Your assignment >> Your answer should give again, exactly, the lines from the beginning of the entries below through the line containing "www.cdrjny.com上看到该招聘信息的！". It must contain no pictures.
# # #
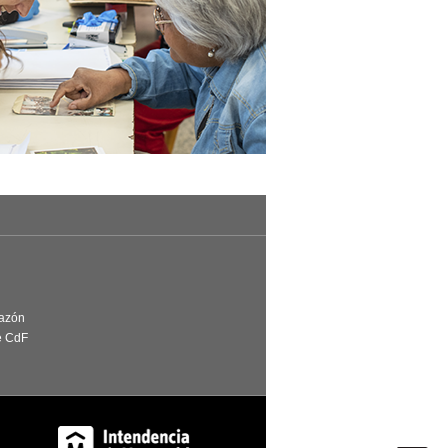
Razón
e CdF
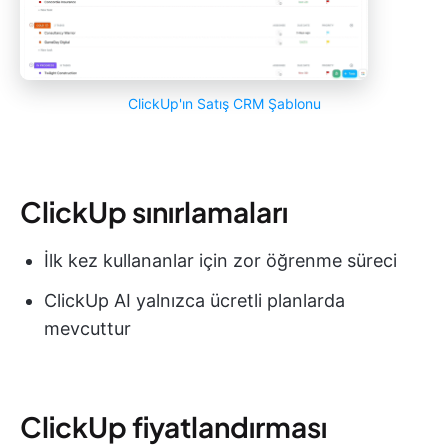
ClickUp'ın Satış CRM Şablonu
ClickUp sınırlamaları
İlk kez kullananlar için zor öğrenme süreci
ClickUp AI yalnızca ücretli planlarda
mevcuttur
ClickUp fiyatlandırması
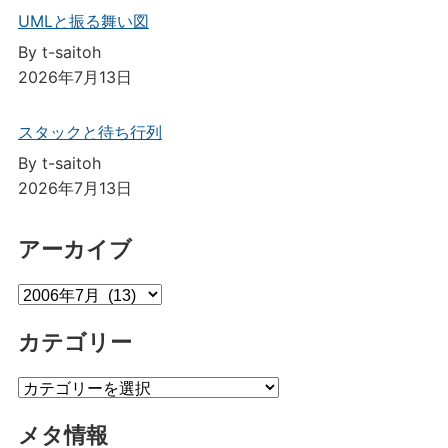
UMLと振る舞い図
By t-saitoh
2026年7月13日
スタックと待ち行列
By t-saitoh
2026年7月13日
アーカイブ
ア
ー
カテゴリー
カ
イ
カ
ブ
テ
メタ情報
ゴ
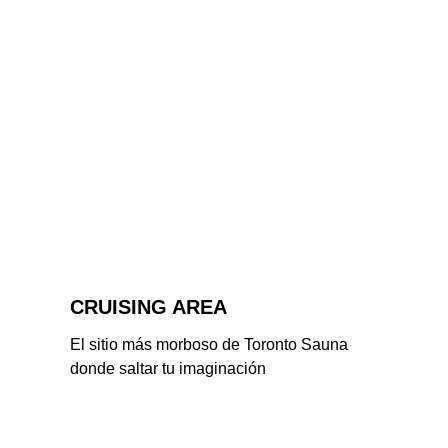
CRUISING AREA
El sitio más morboso de Toronto Sauna 
donde saltar tu imaginación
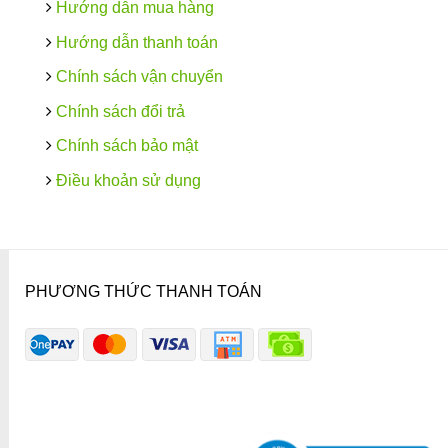
Hướng dẫn mua hàng
Hướng dẫn thanh toán
Chính sách vận chuyển
Chính sách đổi trả
Chính sách bảo mật
Điều khoản sử dụng
PHƯƠNG THỨC THANH TOÁN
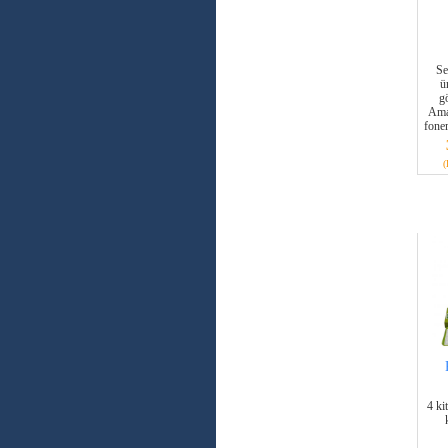
Se
ü
g
Ama
fonem
(
4 ki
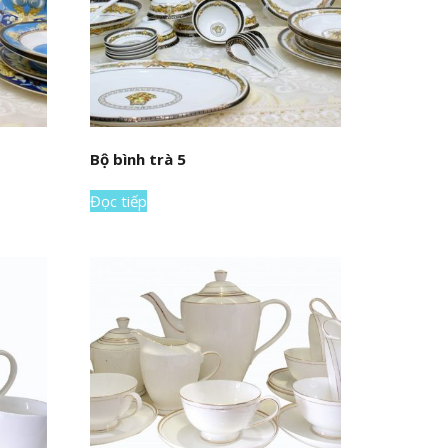
Bộ bình trà 5
Đọc tiếp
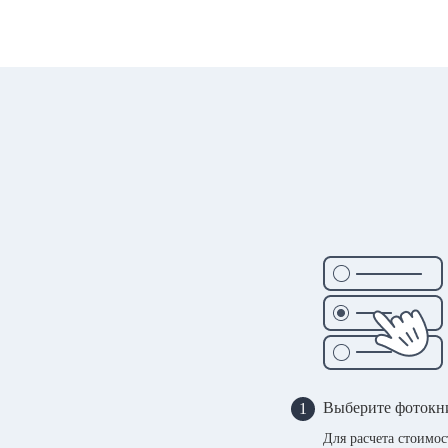
Выберите фотокн
1
Для расчета стоимо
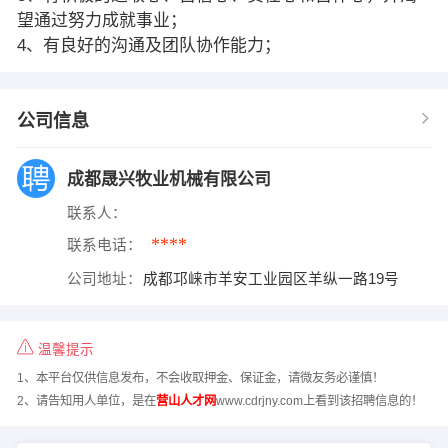
望通过努力成就事业；
4、有良好的沟通及团队协作能力；
公司信息
成都晟兴牧业机械有限公司
联系人：
****
联系电话：
公司地址：
成都邛崃市羊安工业园区羊纵一路19号
温馨提示
1、本平台仅供信息发布，不会收取押金、保证金，请微友务必谨慎！
2、请告知用人单位，是在
营山人才网
www.cdrjny.com上看到该招聘信息的！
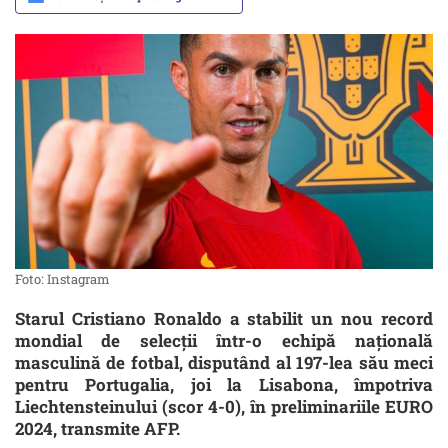
Foto: Instagram
Starul Cristiano Ronaldo a stabilit un nou record
mondial de selecţii într-o echipă naţională
masculină de fotbal, disputând al 197-lea său meci
pentru Portugalia, joi la Lisabona, împotriva
Liechtensteinului (scor 4-0), în preliminariile EURO
2024, transmite AFP.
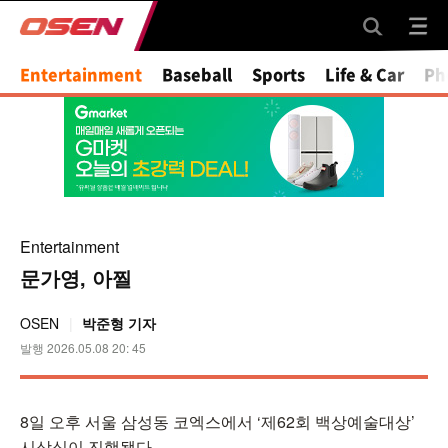
Mute
Entertainment
Baseball
Sports
Life & Car
Ph
Entertainment
문가영, 아찔
OSEN
박준형 기자
발행 2026.05.08 20: 45
8일 오후 서울 삼성동 코엑스에서 ‘제62회 백상예술대상’
시상식이 진행됐다.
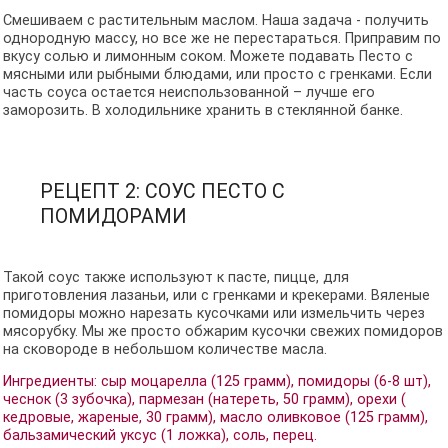
Смешиваем с растительным маслом. Наша задача - получить
однородную массу, но все же не перестараться. Приправим по
вкусу солью и лимонным соком. Можете подавать Песто с
мясными или рыбными блюдами, или просто с гренками. Если
часть соуса остается неиспользованной – лучше его
заморозить. В холодильнике хранить в стеклянной банке.
РЕЦЕПТ 2: СОУС ПЕСТО С
ПОМИДОРАМИ
Такой соус также используют к пасте, пицце, для
приготовления лазаньи, или с гренками и крекерами. Вяленые
помидоры можно нарезать кусочками или измельчить через
мясорубку. Мы же просто обжарим кусочки свежих помидоров
на сковороде в небольшом количестве масла.
Ингредиенты: сыр моцарелла (125 грамм), помидоры (6-8 шт),
чеснок (3 зубочка), пармезан (натереть, 50 грамм), орехи (
кедровые, жареные, 30 грамм), масло оливковое (125 грамм),
бальзамический уксус (1 ложка), соль, перец.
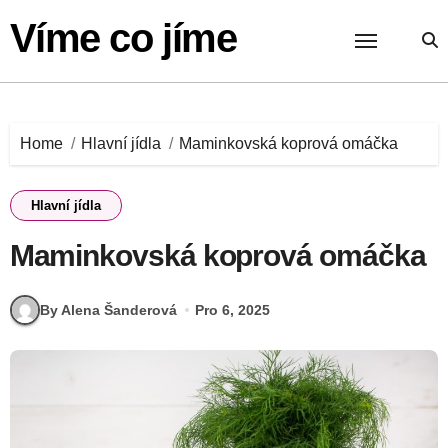
Skip
Víme co jíme
to
content
Home
Hlavní jídla
Maminkovská koprová omáčka
Hlavní jídla
Maminkovská koprová omáčka
By Alena Šanderová
Pro 6, 2025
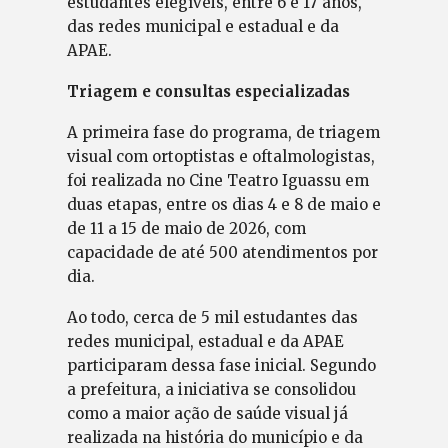
estudantes elegíveis, entre 6 e 17 anos,
das redes municipal e estadual e da
APAE.
Triagem e consultas especializadas
A primeira fase do programa, de triagem
visual com ortoptistas e oftalmologistas,
foi realizada no Cine Teatro Iguassu em
duas etapas, entre os dias 4 e 8 de maio e
de 11 a 15 de maio de 2026, com
capacidade de até 500 atendimentos por
dia.
Ao todo, cerca de 5 mil estudantes das
redes municipal, estadual e da APAE
participaram dessa fase inicial. Segundo
a prefeitura, a iniciativa se consolidou
como a maior ação de saúde visual já
realizada na história do município e da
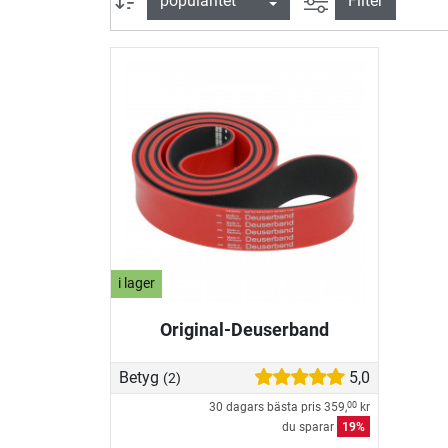
Filter
i lager
Original-Deuserband
Betyg
5,0
(2)
30 dagars bästa pris
359,
kr
00
du sparar
19%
# # #
Exercise response >>
Razón
e CdF
ClickUp'ın Satış CRM Şablonu
ClickUp sınırlamaları
İlk kez kullananlar için zor öğrenme süreci
ClickUp AI yalnızca ücretli planlarda
mevcuttur
ClickUp fiyatlandırması
UMLと振る舞い図
By t-saitoh
2026年7月13日
スタックと待ち行列
By t-saitoh
2026年7月13日
アーカイブ
ア
ー
カテゴリー
カ
イ
カ
ブ
テ
メタ情報
ゴ
CRUISING AREA
El sitio más morboso de Toronto Sauna 
donde saltar tu imaginación
Hướng dẫn mua hàng
Hướng dẫn thanh toán
Chính sách vận chuyển
Chính sách đổi trả
Chính sách bảo mật
Điều khoản sử dụng
PHƯƠNG THỨC THANH TOÁN
Se
ü
g
Ama
fonem
(
4 ki
Bộ bình trà 5
Đọc tiếp
Выберите фотокн
1
Для расчета стоимо
望通过努力成就事业；
4、有良好的沟通及团队协作能力；
公司信息
成都晟兴牧业机械有限公司
联系人：
****
联系电话：
公司地址：
成都邛崃市羊安工业园区羊纵一路19号
温馨提示
1、本平台仅供信息发布，不会收取押金、保证金，请微友务必谨慎！
2、请告知用人单位，是在
营山人才网
www.cdrjny.com上看到该招聘信息的！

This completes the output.